Community Based Real Estate Investment
A Case Study: Otter Creek Investment Fund, LLC
In the fall of 1997, in response to a steady decline in the commercial vitality of downtown Vergennes, a small group of area residents began meeting to discuss strategies to spark revitalization. Several ideas were pursued concurrently, including the initiation of a public planning process modeled on the National Main Street Center approach, and, continued fund raising for restoration of the two architecturally significant cultural resources (the Bixby Library and the Opera House) that serve as book ends of the Main Street commercial district.

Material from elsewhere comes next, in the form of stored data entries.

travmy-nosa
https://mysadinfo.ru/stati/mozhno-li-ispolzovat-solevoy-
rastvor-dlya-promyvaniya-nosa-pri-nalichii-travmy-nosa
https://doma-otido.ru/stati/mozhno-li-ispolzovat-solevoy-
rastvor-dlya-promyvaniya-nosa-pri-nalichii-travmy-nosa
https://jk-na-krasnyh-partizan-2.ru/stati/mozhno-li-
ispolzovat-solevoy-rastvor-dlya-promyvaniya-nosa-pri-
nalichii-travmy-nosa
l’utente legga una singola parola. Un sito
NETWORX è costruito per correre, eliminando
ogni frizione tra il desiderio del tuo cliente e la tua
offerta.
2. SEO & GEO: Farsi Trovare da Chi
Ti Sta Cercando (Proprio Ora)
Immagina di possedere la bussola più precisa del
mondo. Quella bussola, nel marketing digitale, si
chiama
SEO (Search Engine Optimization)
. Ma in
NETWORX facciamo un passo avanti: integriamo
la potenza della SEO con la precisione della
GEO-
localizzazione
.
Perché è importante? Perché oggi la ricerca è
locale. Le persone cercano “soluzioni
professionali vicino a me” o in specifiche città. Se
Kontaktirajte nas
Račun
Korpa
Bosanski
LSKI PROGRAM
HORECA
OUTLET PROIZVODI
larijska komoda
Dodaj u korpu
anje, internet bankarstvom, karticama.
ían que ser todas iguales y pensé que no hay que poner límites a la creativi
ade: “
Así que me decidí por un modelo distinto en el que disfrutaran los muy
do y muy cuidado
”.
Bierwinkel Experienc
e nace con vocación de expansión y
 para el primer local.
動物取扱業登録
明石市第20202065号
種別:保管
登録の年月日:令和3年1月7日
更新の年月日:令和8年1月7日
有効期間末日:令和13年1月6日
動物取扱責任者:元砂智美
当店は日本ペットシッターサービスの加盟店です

In addition, interest was expressed in using one of the tools of commercial real estate development - syndication - to provide a vehicle for members of the community to invest in the downtown. Syndication is simply the process by which a group of investors can join together to own and operate real estate. In a typical syndication, an experienced developer plans and manages the project, and one or more investors provide the equity capital required. On a Vermont scale, this usually involves a handful of accredited investors (individuals or companies with significant earnings and net worth and the experience and sophistication to assess the viability of the development plan) providing financial backing to a developer. The ownership entity (usually a limited partnership or limited liability company) is structured so that the investors have both limited liability (no liability for the debts of the entity) as well as limited involvement in the management of the ownership entity.
The challenge in Vergennes was to determine the means by which a large group of potential investors (including non-accredited investors) could come together to undertake one or more development projects, and to do so in a way that provided both limited liability to all of the participants and sufficient management expertise to guide the process. Included in the group of interested area residents were individuals with expertise in real estate, finance, law and accounting. They worked together to outline the basic deal terms and structure and then retained outside professional expertise to review and confirm the approach.
It is important to note that the Otter Creek Investment Fund was formed in anticipation of undertaking one or more development projects. The intent was to have a pool of capital available to pursue development opportunities. It was hoped that at least $500k could be raised, and that matched with up to $500k in debt, this $1 million pool would be sufficient to pursue at least 2 projects. This approach is different than a focus on raising capital for a specific project, where the financial forecast can be made based on the specifics of that deal. The anticipated advantages to the approach included diversification and some management efficiency. In the end, however, the fund raised capital sufficient to undertake one project, and for a number of tax and management issues, a separate entity will be formed among interested participants when and if there is intent to undertake additional projects.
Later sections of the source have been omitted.